Odette blinked at the rain. Her tea had gone cold. She wrapped her fingers around the chipped mug anyway. Her phone buzzed.

1 new notification

Landlord: FINAL REMINDER – rent due. You're two weeks behind.

She didn't open the message. She knew what it said.

The attic room she rented wasn't meant for people. It used to be storage, judging by the fact that half the ceiling was slanted and leaking. The only window was crusted with grime, and when it rained, it wailed like a haunted thing. But it was hers, at least barely. And she was dangerously close to losing it.

Odette reached for her bag and pulled out a half-squashed pack of nicotine gum. Her counselor had suggested it after she confessed she was using her pills again to sleep. Nothing heavy. Just anti-anxiety tabs she found from an old flatmate's stash, left behind like forgotten coins. She knew it was a bad idea. That's why she stopped. Or tried to.

She chewed slowly and stared down at her reflection in the dark window. Her freckles were still visible despite the gloom. Her lips were dry. She looked like someone whose hope had quietly slipped out the door one night and never returned.

The café was almost empty now.

She stood, pulling on gloves with a missing fingertip, and stepped back into the gray evening. Her boots splashed in a puddle as she turned toward her street. The wind picked up. Her hair stuck to her cheek.

Home was fifteen minutes away, past the bakery that had closed down last winter and the mural of a lion someone had spray-painted with the words FIGHT BACK. She passed the alley where the local teens smoked and where she once kissed a stranger for a lighter. She passed the corner market where the clerk smiled too wide and asked if she was French or just fancy.

When she finally reached her street, the rain had slowed to a drizzle.

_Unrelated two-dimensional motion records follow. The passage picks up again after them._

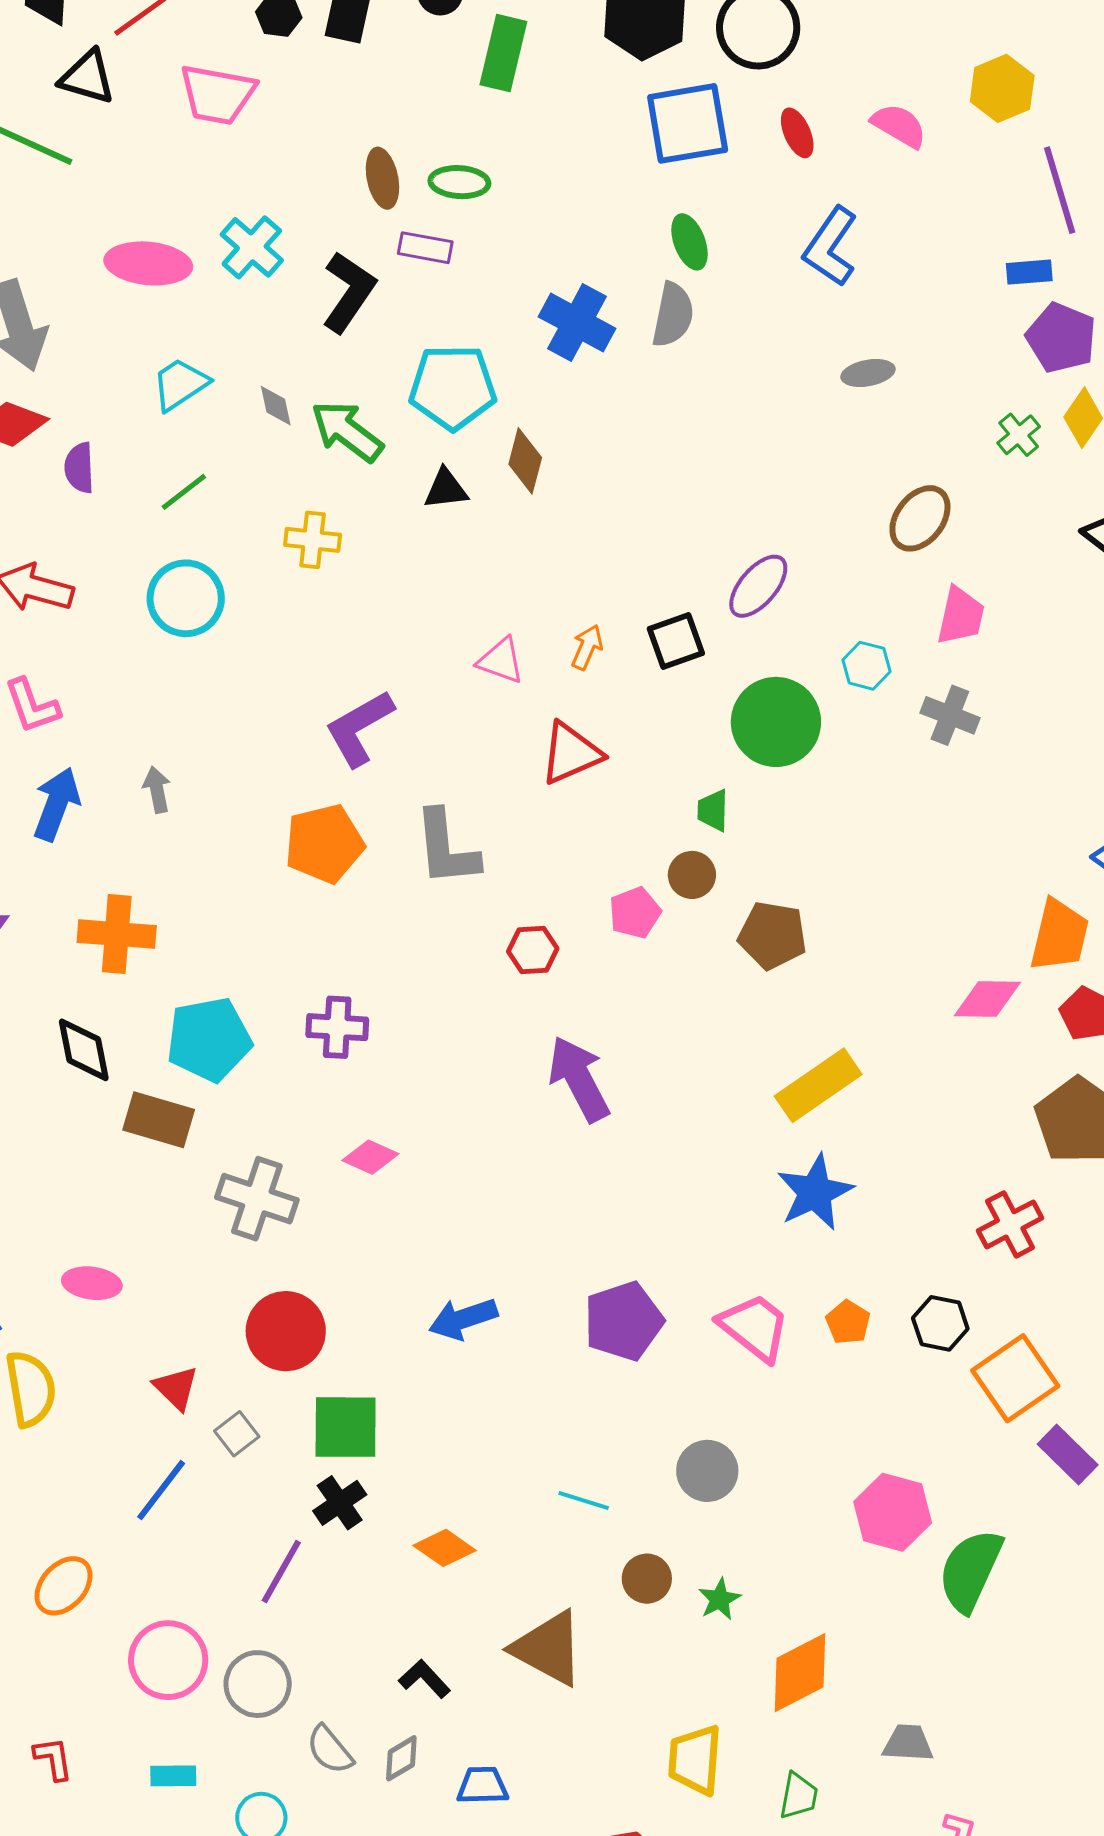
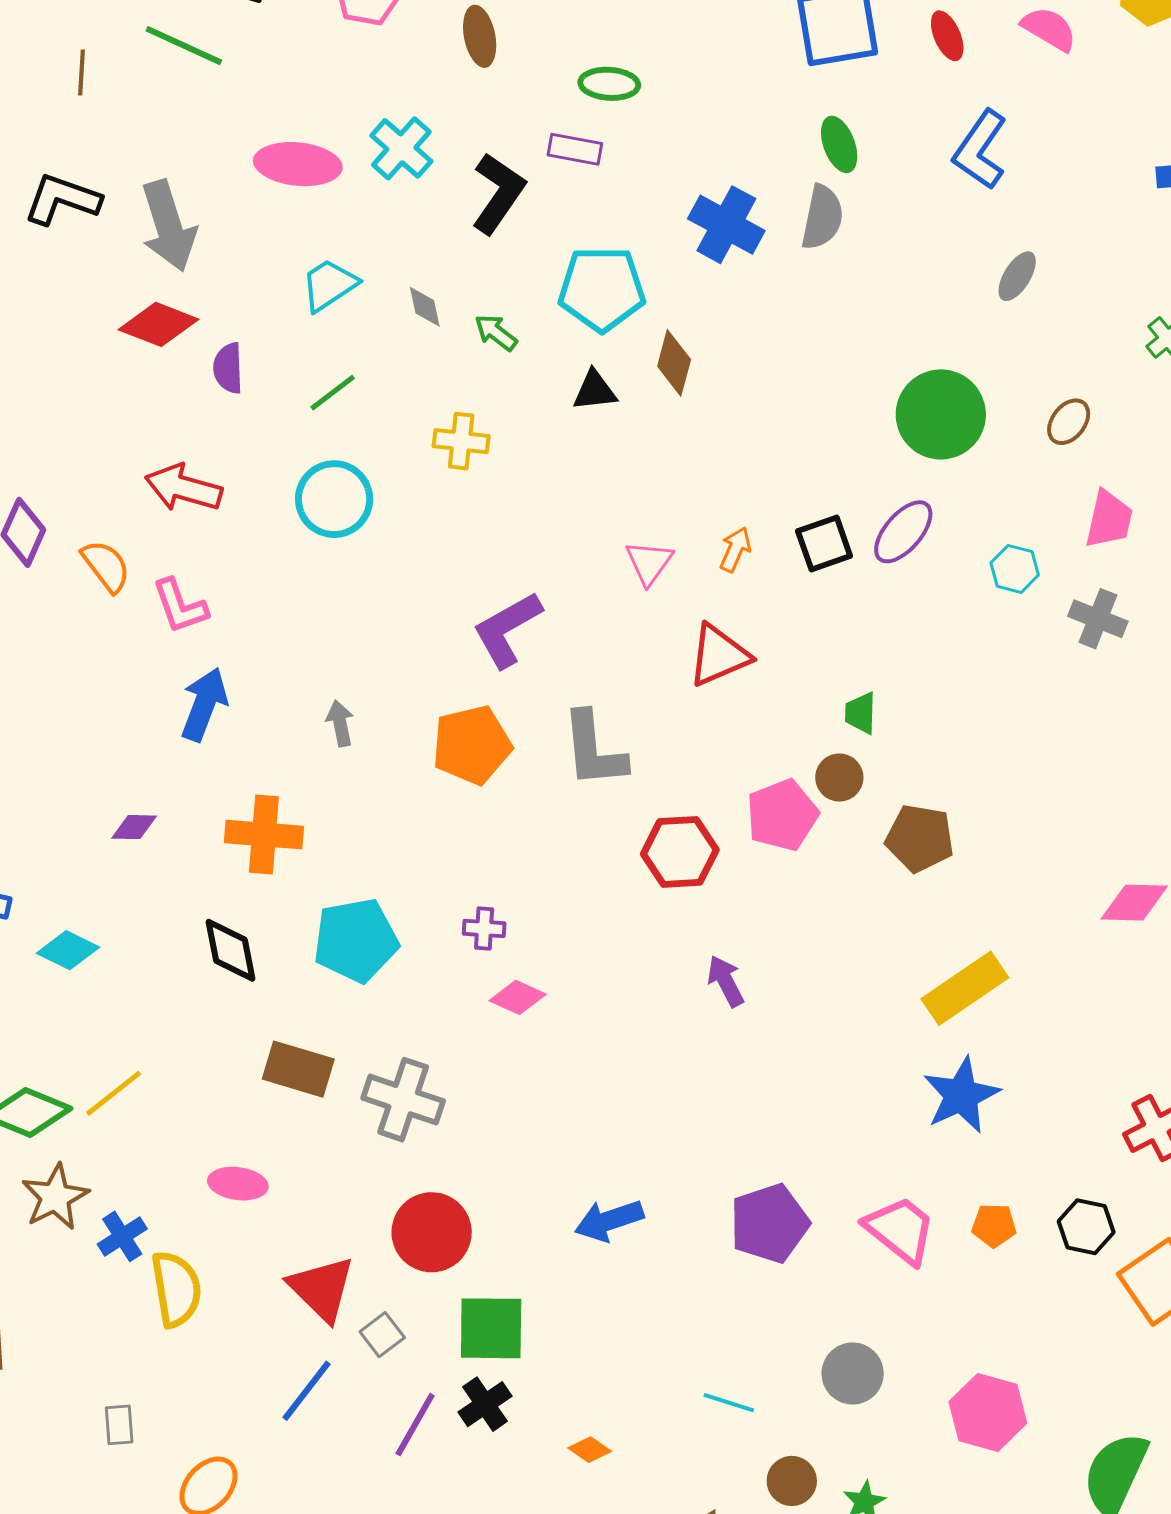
brown ellipse: (382, 178) -> (480, 36), moved
gray ellipse: (868, 373) -> (1017, 276), turned -48
green arrow: (347, 431) -> (496, 333), size x0.6
brown ellipse: (920, 518) -> (1069, 422), size x0.7
purple ellipse: (758, 586) -> (903, 532), moved
pink triangle: (501, 661) -> (649, 563), turned 46
green circle: (776, 722) -> (941, 414), moved
gray arrow: (157, 790) -> (340, 723), moved
pink pentagon: (635, 913) -> (782, 815), size x1.4
red hexagon: (533, 950) -> (680, 852), size x1.5
purple cross: (337, 1027) -> (484, 929), size x0.7
purple arrow: (579, 1079) -> (726, 981), size x0.6
brown rectangle: (159, 1120) -> (298, 1069), moved
pink diamond: (370, 1157) -> (518, 997), moved
orange pentagon: (848, 1322) -> (994, 1225), turned -30
red triangle: (176, 1388) -> (322, 1289), size x1.5
pink hexagon: (893, 1512) -> (988, 1412), moved
orange diamond: (445, 1548) -> (590, 1450), size x0.7
purple line: (281, 1572) -> (415, 1425), moved

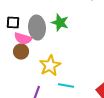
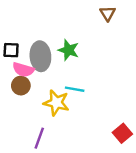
yellow star: (50, 66) -> (56, 103), turned -30
cyan line: (66, 86) -> (75, 89), moved

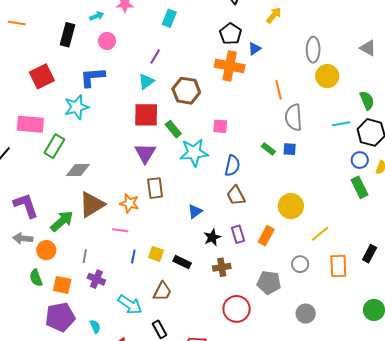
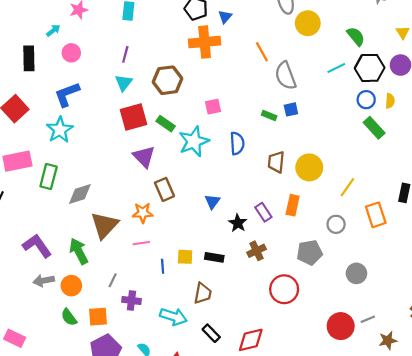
brown trapezoid: (236, 195) -> (276, 162), moved, turned 50
green arrow: (62, 221) -> (79, 251), turned -60
gray line: (85, 256) -> (113, 280), turned 32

The flat's front door stuck, as always. She shoved it open with her shoulder, climbed two flights of creaking stairs, and unlocked the attic with a key that barely worked anymore. The room greeted her with damp air, the faint scent of mildew, and a flickering bulb that hadn't been replaced in months.

She toed off her boots. Shrugged off the coat. Sat on the mattress on the floor and let her bones sigh.

The radiator clunked but didn't warm. She doesn't remember a time it's ever worked.

She reached for the cigarette behind her ear but her phone buzzed again. She almost didn't check it. But something, boredom perhaps, or desperation, or perhaps just instincts nudged her to.

Miriam:

Feel like getting wasted? My boss screamed at me and I think my soul left my body. Club Nova at 9. You in?

She stared at the message blankly till the words blurred out.

Miriam. Her old roommate. A perpetually tired graphic designer with a soft spot for cheap eyeliner and emotional destruction. Misery loved company, and Miriam was the only person in London who understood how it felt to look good on paper and feel like trash in reality.

She blinked to clear her vision before texting back: Sure. Why the hell not?

Leaning back into her mattress, she exhaled through her nose, and looked up at the peeling ceiling. Maybe she couldn't fix her life, but she could drown it in something loud, dark, and forgettable.